● Exercise objective
Work through the entries below line by line and give the number of lines with the string "Leben", nothing else.

[Items from a dataset]
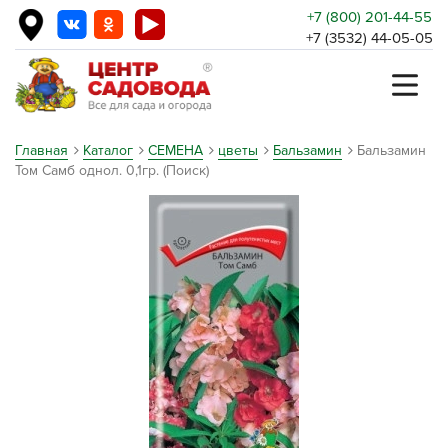
+7 (800) 201-44-55
+7 (3532) 44-05-05
Главная
Каталог
СЕМЕНА
цветы
Бальзамин
Бальзамин
Том Самб однол. 0,1гр. (Поиск)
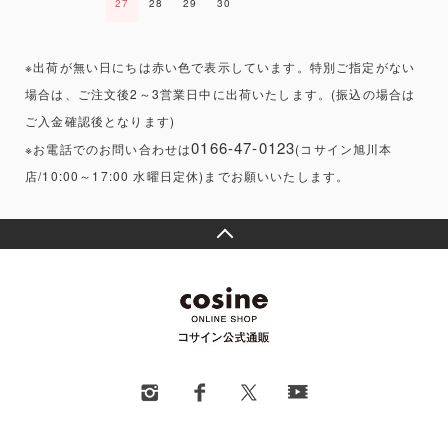
27
28
29
30
※出荷が無い日にちは赤い色で表示しています。特別ご指定がない
場合は、ご注文後2～3営業日中に出荷いたします。(振込の場合は
ご入金確認後となります)
0166-47-0123
※お電話でのお問い合わせは
(コサイン旭川本
店/10:00～17:00 水曜日定休)までお願いいたします。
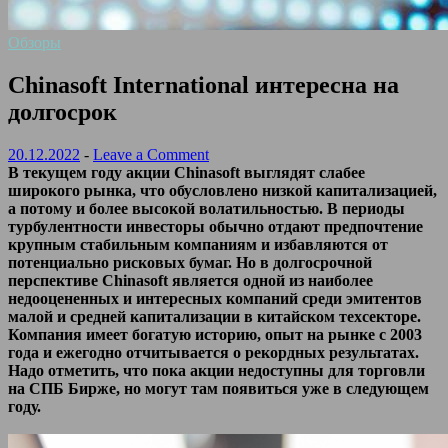
Обзоры
Chinasoft International интересна на
долгосрок
20.12.2022
-
Leave a Comment
В текущем году акции Chinasoft выглядят слабее
широкого рынка, что обусловлено низкой капитализацией,
а потому и более высокой волатильностью. В периоды
турбулентности инвесторы обычно отдают предпочтение
крупным стабильным компаниям и избавляются от
потенциально рисковых бумаг. Но в долгосрочной
перспективе Chinasoft является одной из наиболее
недооцененных и интересных компаний среди эмитентов
малой и средней капитализации в китайском техсекторе.
Компания имеет богатую историю, опыт на рынке с 2003
года и ежегодно отчитывается о рекордных результатах.
Надо отметить, что пока акции недоступны для торговли
на СПБ Бирже, но могут там появиться уже в следующем
году.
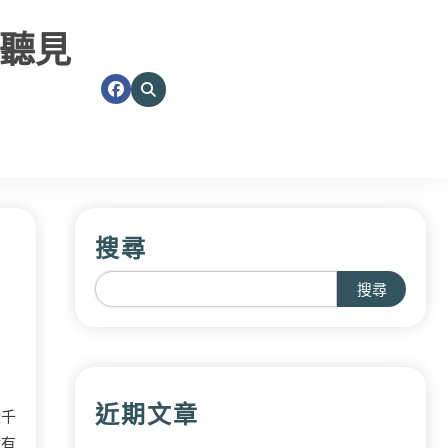
聽見
搜尋
搜尋
近期文章
些千
佔有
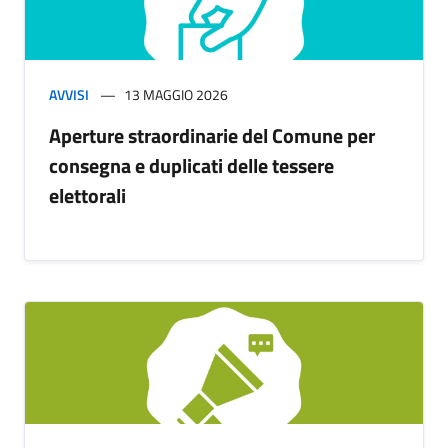
AVVISI
13 MAGGIO 2026
Aperture straordinarie del Comune per
consegna e duplicati delle tessere
elettorali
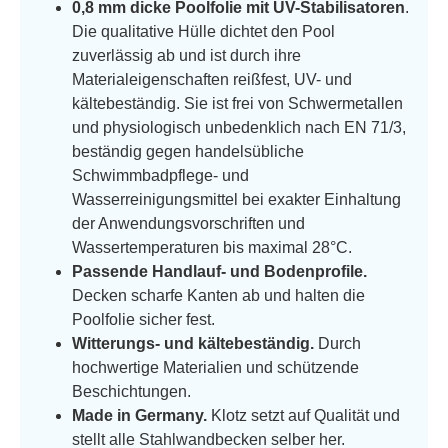
0,8 mm dicke Poolfolie mit UV-Stabilisatoren
.
Die qualitative Hülle dichtet den Pool
zuverlässig ab und ist durch ihre
Materialeigenschaften reißfest, UV- und
kältebeständig. Sie ist frei von Schwermetallen
und physiologisch unbedenklich nach EN 71/3,
beständig gegen handelsübliche
Schwimmbadpflege- und
Wasserreinigungsmittel bei exakter Einhaltung
der Anwendungsvorschriften und
Wassertemperaturen bis maximal 28°C.
Passende Handlauf- und Bodenprofile.
Decken scharfe Kanten ab und halten die
Poolfolie sicher fest.
Witterungs- und kältebeständig.
Durch
hochwertige Materialien und schützende
Beschichtungen.
Made in Germany.
Klotz setzt auf Qualität und
stellt alle Stahlwandbecken selber her.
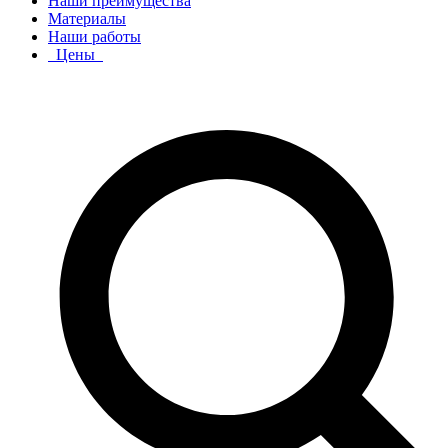
Наши преимущества
Материалы
Наши работы
Цены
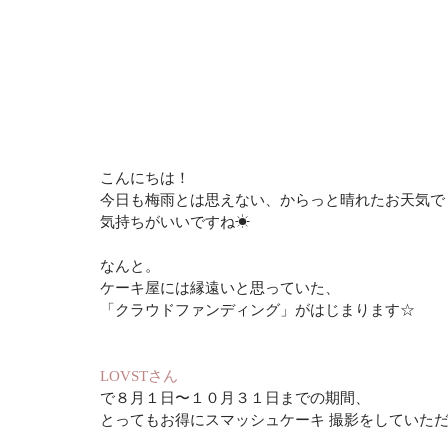
こんにちは！
今日も梅雨とは思えない、からっと晴れたお天気で
気持ちがいいですね☀︎
なんと。
ケーキ屋には縁遠いと思っていた、
「クラウドファンディング」がはじまります☆
LOVSTさん
で８月１日〜１０月３１日までの期間、
とってもお得にスマッシュケーキ 撮影をしていた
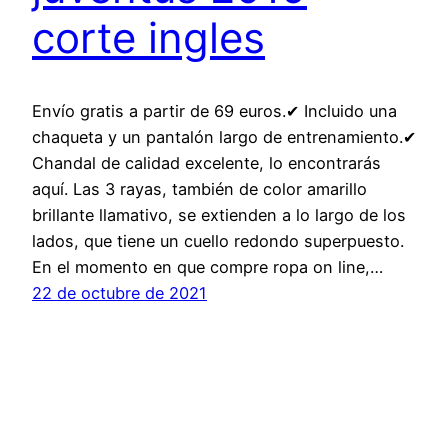
corte ingles
Envío gratis a partir de 69 euros.✔ Incluido una
chaqueta y un pantalón largo de entrenamiento.✔
Chandal de calidad excelente, lo encontrarás
aquí. Las 3 rayas, también de color amarillo
brillante llamativo, se extienden a lo largo de los
lados, que tiene un cuello redondo superpuesto.
En el momento en que compre ropa on line,…
22 de octubre de 2021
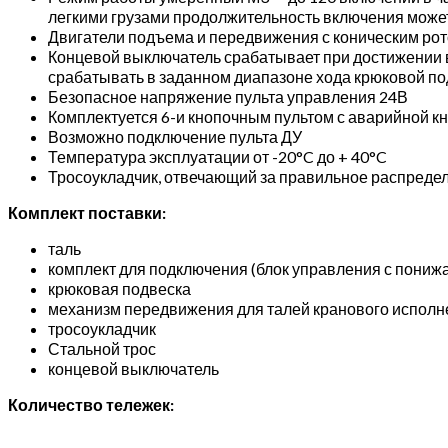
легкими грузами продолжительность включения может
Двигатели подъема и передвижения с коническим ро
Концевой выключатель срабатывает при достижении в
срабатывать в заданном диапазоне хода крюковой по
Безопасное напряжение пульта управления 24В
Комплектуется 6-и кнопочным пультом с аварийной к
Возможно подключение пульта ДУ
Температура эксплуатации от -20°C до + 40°C
Тросоукладчик, отвечающий за правильное распредел
Комплект поставки:
таль
комплект для подключения (блок управления с пони
крюковая подвеска
механизм передвижения для талей кранового исполн
тросоукладчик
Стальной трос
концевой выключатель
Количество тележек:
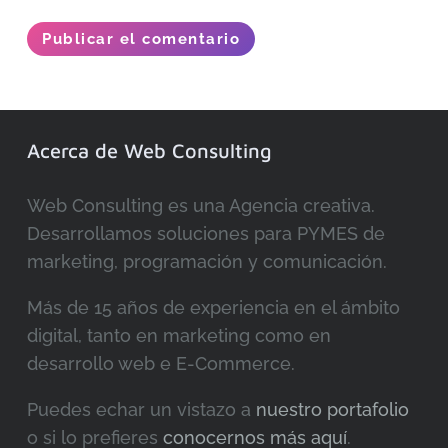
Publicar el comentario
Acerca de Web Consulting
Web Consulting es una Agencia creativa.
Desarrollamos soluciones para PYMES de
marketing, programación y comunicación.
Más de 15 años de experiencia en el ámbito
digital, tanto en marketing como en
desarrollo web e E-Commerce.
Puedes echar un vistazo a
nuestro portafolio
o si lo prefieres
conocernos más aquí
.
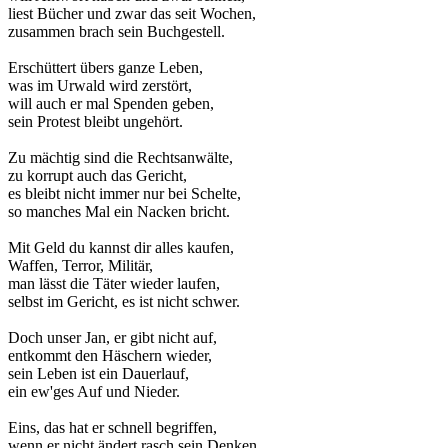
liest Bücher und zwar das seit Wochen,
zusammen brach sein Buchgestell.
Erschüttert übers ganze Leben,
was im Urwald wird zerstört,
will auch er mal Spenden geben,
sein Protest bleibt ungehört.
Zu mächtig sind die Rechtsanwälte,
zu korrupt auch das Gericht,
es bleibt nicht immer nur bei Schelte,
so manches Mal ein Nacken bricht.
Mit Geld du kannst dir alles kaufen,
Waffen, Terror, Militär,
man lässt die Täter wieder laufen,
selbst im Gericht, es ist nicht schwer.
Doch unser Jan, er gibt nicht auf,
entkommt den Häschern wieder,
sein Leben ist ein Dauerlauf,
ein ew'ges Auf und Nieder.
Eins, das hat er schnell begriffen,
wenn er nicht ändert rasch sein Denken,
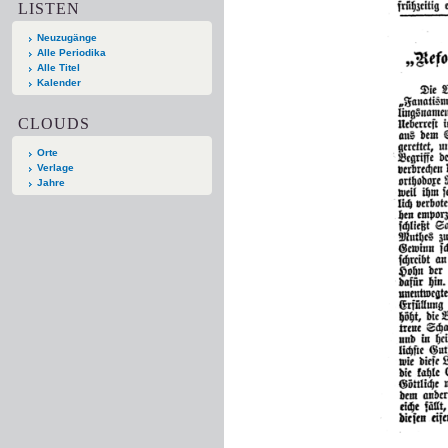
LISTEN
Neuzugänge
Alle Periodika
Alle Titel
Kalender
CLOUDS
Orte
Verlage
Jahre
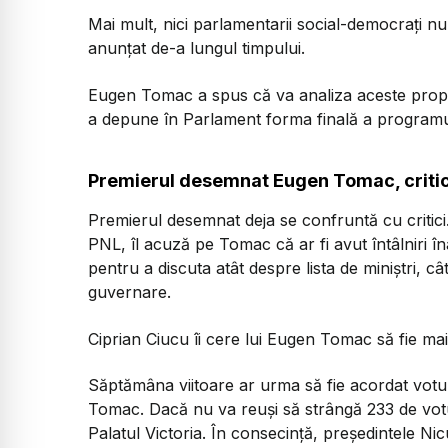
Mai mult, nici parlamentarii social-democrați nu 
anunțat de-a lungul timpului.
Eugen Tomac a spus că va analiza aceste propuner
a depune în Parlament forma finală a programu
Premierul desemnat Eugen Tomac, critic
Premierul desemnat deja se confruntă cu critici.
PNL, îl acuză pe Tomac că ar fi avut întâlniri î
pentru a discuta atât despre lista de miniștri, 
guvernare.
Ciprian Ciucu îi cere lui Eugen Tomac să fie mai
Săptămâna viitoare ar urma să fie acordat vot
Tomac. Dacă nu va reuși să strângă 233 de votu
Palatul Victoria. În consecință, președintele N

● Exercise output
2